As a concrete illustration of this difficulty, suppose that many subjects say that an equal monetary split is “fair” in the asymmetric information version of the UG but that a substantial number of subjects also believe that a substantial number of subjects will offer much less than half of the monetary value of the stakes in this game, believe that others believe or expect that this will happen and so on. What then is the norm governing the game?
[10] Another alternative would be to regard the pay off to self term as varying across the two versions of the DG – perhaps on the grounds that the dictator gets disutility from having her stinginess known to the experimenter in the usual version of the DG but not in the double blind game. As noted earlier, this move complicates the problem of determining the value of the pay off to self term and raises the question of how we can distinguish a change in the value of this term from a shift in ki.
[11] Camerer and Fehr (2004, p. 78) raise another issue for appeals to norms to explain behavior. This is that subjects change their behavior (and their willingness to conform to norms) in response to changes in pay-offs. To the extent that such changes involve changes in pay-offs to self, Bicchieri’s account appears to be able to capture this phenomenon, since on her view, subject’s behavior is influenced by personal pay-offs as well as preferences for conforming to norms. However, it is arguable that a more problematic set of cases for an account like Bicchieri’s involves trade-offs among different sorts of other regarding preferences. Consider a DG where the dictator D can contribute some portion of her stake to each of two subjects, A and B, where D knows no identifying information about either subject. To the extent that there is a norm governing this allocation it presumably mandates that A and B receive the same amount (x, x), whatever that may ppose that D reserves d for herself. Now consider cases in which D is still able to allocate d for herself but faces choices of the form (x-k1, x+k2) for the allocations to A and B, where k2>k1>0. Presumably for some values of k1 and k2 many dictators will prefer on unequal split and this will become more likely as k2- k1 becomes larger. For example, a dictator might prefer (5,5) to (6,4) but (15, 4) to (5,5) even though the latter violates the norm of equality. Presumably different dictators will favor different rates of trade-off between equality vs. maximizing the sum of A’s and B’s payoff. It seems unlikely that this trade-off rate will itself follow any generally accepted norm; instead if it reflects anything systematic, it will reflect the relative strength of D’s social preferences for equality and for maximizing the total pay-off. The general point is that some “social choices” will reflect trade-offs among different social values, where the trade-off rate is not itself prescribed by some norm.

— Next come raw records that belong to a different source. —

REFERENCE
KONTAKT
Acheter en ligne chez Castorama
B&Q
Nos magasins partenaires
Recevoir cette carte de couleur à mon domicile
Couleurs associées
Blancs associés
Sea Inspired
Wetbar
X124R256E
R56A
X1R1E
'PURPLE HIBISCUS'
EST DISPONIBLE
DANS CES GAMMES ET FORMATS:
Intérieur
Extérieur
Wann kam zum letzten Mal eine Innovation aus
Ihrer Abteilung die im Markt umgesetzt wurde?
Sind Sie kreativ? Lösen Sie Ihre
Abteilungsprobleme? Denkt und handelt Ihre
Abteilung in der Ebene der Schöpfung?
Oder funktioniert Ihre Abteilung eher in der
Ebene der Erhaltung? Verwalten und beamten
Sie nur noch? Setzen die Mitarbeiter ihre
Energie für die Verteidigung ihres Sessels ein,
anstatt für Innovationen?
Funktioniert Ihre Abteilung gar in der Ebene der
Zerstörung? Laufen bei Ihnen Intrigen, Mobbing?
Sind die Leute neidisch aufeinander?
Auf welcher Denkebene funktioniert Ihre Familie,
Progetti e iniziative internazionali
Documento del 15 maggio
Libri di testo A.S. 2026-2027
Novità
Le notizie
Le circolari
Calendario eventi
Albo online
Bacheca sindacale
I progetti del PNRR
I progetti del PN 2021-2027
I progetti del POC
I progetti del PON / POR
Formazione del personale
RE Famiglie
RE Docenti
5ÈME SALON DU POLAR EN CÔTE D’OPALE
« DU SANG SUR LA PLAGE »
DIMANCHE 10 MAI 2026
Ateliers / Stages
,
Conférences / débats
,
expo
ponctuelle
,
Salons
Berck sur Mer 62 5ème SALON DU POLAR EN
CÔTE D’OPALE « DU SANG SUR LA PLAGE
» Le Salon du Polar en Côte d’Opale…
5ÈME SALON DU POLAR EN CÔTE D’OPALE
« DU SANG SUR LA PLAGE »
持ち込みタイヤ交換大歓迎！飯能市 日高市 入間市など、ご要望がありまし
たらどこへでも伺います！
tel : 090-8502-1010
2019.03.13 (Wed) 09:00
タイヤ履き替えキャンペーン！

[12] Also relevant in this connection are results reported in Guth (1995) He finds that in a MUG, proposers choose highly unequal splits much more often when an even split is replaced with a slightly uneven one. For example, given a choice between (17, 3) and (10,10), proposers choose (10,10) half the time. When the (10,10) option is replaced with (9,11), responders choose (17, 3) two thirds of time. A natural interpretation of this result is that proposers are influenced by an equal split norm when conformity to it is possible, but that there is no obvious norm that tells them they should prefer (9,10) to (17,3). On a social preference approach, there must be an (unexplained) sharp discontinuity between proposer’s attitudes toward (10,10) and (9,11).